Precision medicine relies on a tight connection between many different stakeholders. As the choice of the therapy is based on a combination of different information levels including clinical data, high-throughput profiles (somatic mutations and DNA copy number alterations), and IHC data, all this information related to a given patient needs to be gathered in a seamless information system. Data integration is definitely required, and bioinformatics plays a central role in setting up this infrastructure. The information system must ensure data sharing, cross software interoperability, automatic data extraction, and secure data transfer. In the context of the SHIVA clinical trial, high-throughput and IHC data are sent by the different biotechnological platforms to the bioinformatics platform using standardized procedures for transfer and synchronization. Data are then integrated into the information system within ad hoc repositories and databases. Metadata describing the data are stored in the core database such as the patient identifier, the type of data (e.g., mutation screening, clinical data, DNA copy number profile), and the technology used (e.g., Affymetrix microarray, Ion Torrent^™ PGM sequencing). Each type of data is then processed by dedicated bioinformatics pipelines in order to extract the relevant biological information such as the list of mutations and the list of amplifications/deletions.
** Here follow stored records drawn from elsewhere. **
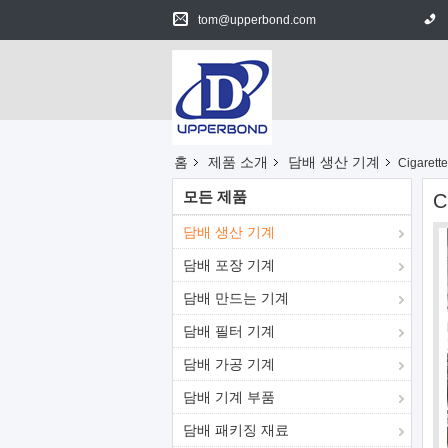
tom@upperbond.com
홈
제품 소개
담배 생산 기계
Cigarett
모든 제품
C
담배 생산 기계
담배 포장 기계
담배 만드는 기계
담배 필터 기계
담배 가공 기계
담배 기계 부품
담배 패키징 재료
Therefore, the core database of the system acts as a hub allowing referencing all data through the use of web services. It knows exhaustively which data is available for a given patient and where the raw and processed data are physically stored. It thus offers the possibility for clinicians to make queries through a web application and to extract the list of available information for a given patient. In addition, the system is also used to manage and perform automatic integrative analysis required for the therapeutic decision.

The DNA copy number analysis is now well defined, following standard analysis workflow. Many other books or papers already present in details this application. For this reason, the current section is mainly dedicated to NGS data analysis.